** WORK REQUEST **
Everything from the first line of the data through the line with "encuestas es importante incluir algunas" is to be echoed exactly, minus the pictures.

** DATA UNDER STUDY **
###
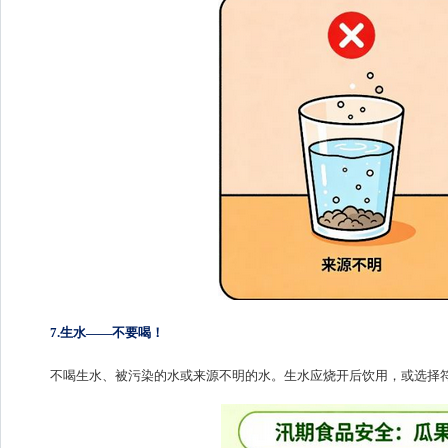
7.生水——不要喝！
不喝生水、被污染的水或来源不明的水。生水应烧开后饮用，或选择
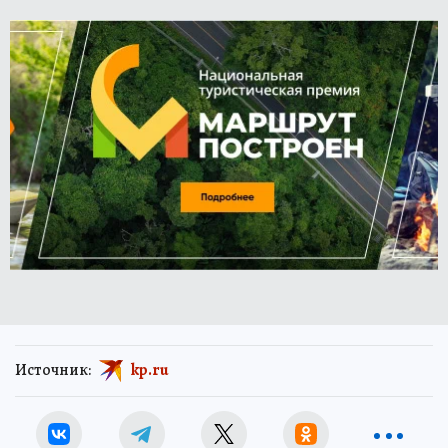
Источник:
kp.ru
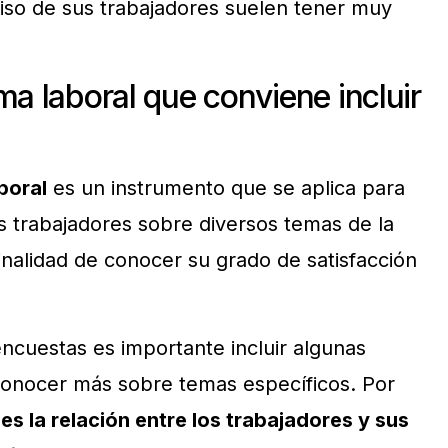
iso de sus trabajadores suelen tener muy
ma laboral que conviene incluir
boral
es un instrumento que se aplica para
s trabajadores sobre diversos temas de la
inalidad de conocer su grado de satisfacción
encuestas es importante incluir algunas
onocer más sobre temas específicos. Por
s la relación entre los trabajadores y sus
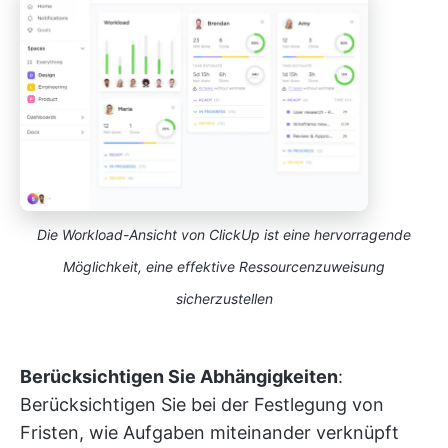
Die Workload-Ansicht von ClickUp ist eine hervorragende
Möglichkeit, eine effektive Ressourcenzuweisung
sicherzustellen
Berücksichtigen Sie Abhängigkeiten
:
Berücksichtigen Sie bei der Festlegung von
Fristen, wie Aufgaben miteinander verknüpft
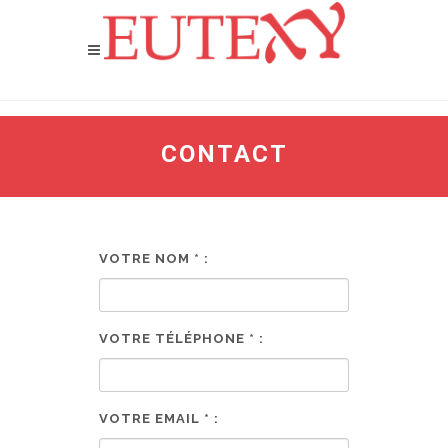
CONTACT
VOTRE NOM * :
VOTRE TÉLÉPHONE * :
VOTRE EMAIL * :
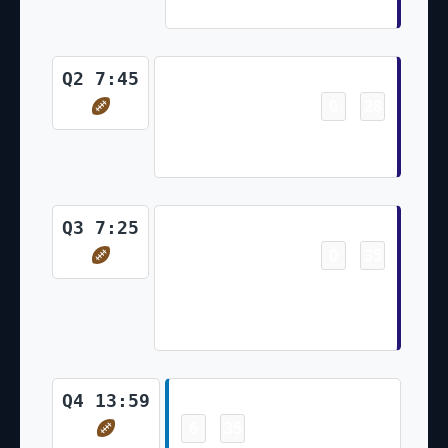
Tucker Kick)
Touchdown
Q2 7:45
0
28
-
Gus Edwards 2 Yd Run (Justin
Tucker Kick)
Touchdown
Q3 7:25
0
35
-
Mark Andrews 8 Yd pass from
Lamar Jackson (Justin Tucker
Kick)
Touchdown
Q4 13:59
6
35
-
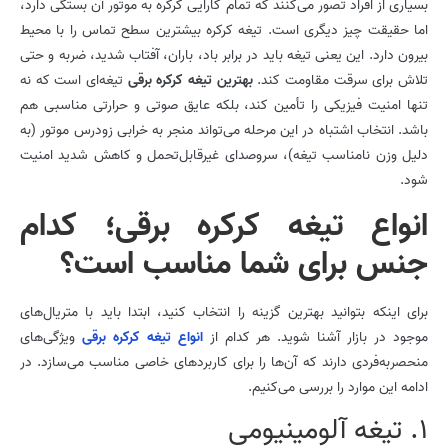
بسیاری از افراد تصور می‌کنند که تمام کارایی کرکره به موتور آن بستگی دارد،
اما حقیقت چیز دیگری است. تیغه کرکره بیشترین سطح تماس را با محیط
بیرون دارد. این یعنی تیغه باید در برابر باد، باران، آفتاب شدید، ضربه و حتی
تلاش برای سرقت مقاومت کند.
بهترین تیغه کرکره برقی
تیغه‌ای است که نه
تنها امنیت فیزیکی را تأمین کند، بلکه عایق صوتی و حرارتی مناسبی هم
باشد. انتخاب اشتباه در این مرحله می‌تواند منجر به خرابی زودرس موتور (به
دلیل وزن نامناسب تیغه)، سروصدای غیرقابل‌تحمل و کاهش شدید امنیت
شود.
انواع تیغه کرکره برقی؛ کدام
جنس برای شما مناسب است؟
برای اینکه بتوانید بهترین گزینه را انتخاب کنید، ابتدا باید با متریال‌های
موجود در بازار آشنا شوید. هر کدام از
انواع تیغه کرکره برقی
ویژگی‌های
منحصر‌به‌فردی دارند که آن‌ها را برای کاربردهای خاصی مناسب می‌سازد. در
ادامه این موارد را بررسی می‌کنیم.
1. تیغه آلومینیومی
###
** ANSWER **
7.生水——不要喝！
不喝生水、被污染的水或来源不明的水。生水应烧开后饮用，或选择
Источник:
kp.ru
iso de sus trabajadores suelen tener muy
ma laboral que conviene incluir
boral
es un instrumento que se aplica para
s trabajadores sobre diversos temas de la
inalidad de conocer su grado de satisfacción
encuestas es importante incluir algunas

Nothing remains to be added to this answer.